Marine takes on urban training

31 Oct 2006 | Lance Cpl. Brian Lewis

Four Marines lined up against a wall as the pointman quickly scanned the immediate area for signs of danger. A quickly spoken order to run was given and the Marines charged across the street with rifles aimed at all possible hiding points. They made it across safely and pushed themselves against a wall as they prepared to rush through a broken door in hopes of clearing out any enemy who may be waiting inside.

For Pfc. Jeremy Alequin, this is another day of training as his schedule becomes packed with exercises while preparing for his future deployment.

"The training here is awesome," said the rifleman with 1st Battalion, 2nd Marine Regiment. "I feel like it is getting us where we need to be. It is preparing us for what is to come."

The exercise started out with a patrolling maneuver through the ghostly town where Marines conduct Military Operations in Urban Terrain training.

The troops began slowly walking down a winding dirt road where attacks had been reported. Alequin served as the pointman for the patrol and moved cautiously while glancing behind him every few seconds to assure everyone was still moving.
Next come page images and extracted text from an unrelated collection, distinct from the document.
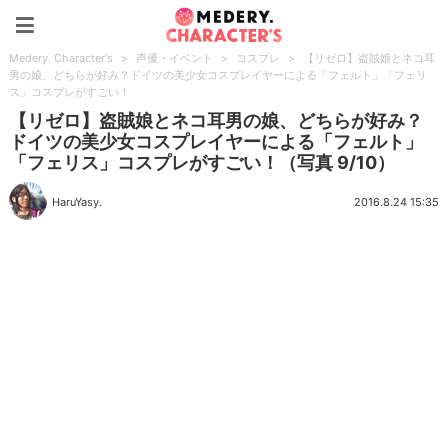
Medery. Character's
Medery. Character's
>
声優・イベント
>
コスプレ
>
【リゼロ】盗賊娘とネコ耳
男の娘、どちらが好み？ドイツの美少女コスプレイヤーによる「フェルト」「フェリ
ス」コスプレがすごい！
【リゼロ】盗賊娘とネコ耳男の娘、どちらが好み？
ドイツの美少女コスプレイヤーによる「フェルト」
「フェリス」コスプレがすごい！（写真 9/10）
HaruYasy.
2016.8.24 15:35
"Right now, we are working on patrolling through cities," he said. "The streets are narrow here, so it is somewhat difficult compared to what we are used to."

The Marines dispersed short distances from each other to cover more ground and Alequin began to slow down as he neared a small tunnel entrance cutting through the buildings.

"Opening to the right," a Marine behind him shouted.

Alequin crossed the opening while panning his rifle through the area until he made it to the next set of buildings. He picked up the pace again while still being careful to not lose anyone.

A small burst of shots was heard as two Marines following Alequin went down. Immediately, a sniper was seen on a balcony overlooking the small path they were patrolling. Gunfire rang out in response, but the insurgent had already run back into the building.

It was time to move into place as Marines from everywhere concentrated their movements to the building. The Marines ran quickly and lined up against the wall as they prepared to rush in.

Alequin and his fellow Marines stood ready while the surrounding teams took their places at various points around an old, white building. The troops received the report of sniper fire and had already set up security in the area .

"Improvised explosive devices are the biggest threat we are facing," Alequin said. "They have been incorporating them in our training heavily."

As the team provided cover, a fire team focusing on a different entrance gave the command and kicked the door in. They moved quickly through the rooms and found themselves at a dead end with a cracked window and an old file cabinet in the corner.

They began to leave when a loud blast was heard and the entire first floor was filled with blinding grey smoke. They had been hit with an IED planted by a team of insurgents in the area.

After the blast, Alequin rushed in and pulled the casualties out of the room while trying to get out before any other possible traps were set off.

As Alequin's tem worked to get the wounded to safety, others ran up the metal fire escape attached to the building, assembled against the wall, and rushed in the door on the second floor.

Alequin's team, having already gotten the injured troops to safety, then rushed up the stairs to give support to the assaulting fire team.

Shots were heard as footsteps became louder until the floor was cleared of any enemy in the area.

"Floor clear," shouted one of the Marines. "Two guys down."

Their mission was accomplished. The Marines came walked out of the building, still leaking smoke from the explosion going off, and gathered in the courtyard for their debriefing.

"The tactics we are using right now are definately needed," Alequin said. "This is only the first step in the list of things we still have to learn, and I plan to take it all in."

The training was over for the day and the Marines returned to the formation of tents resting in a field nearby. The job was well done, but more exercises were to come as they rested before getting up the next morning and doing it all over again.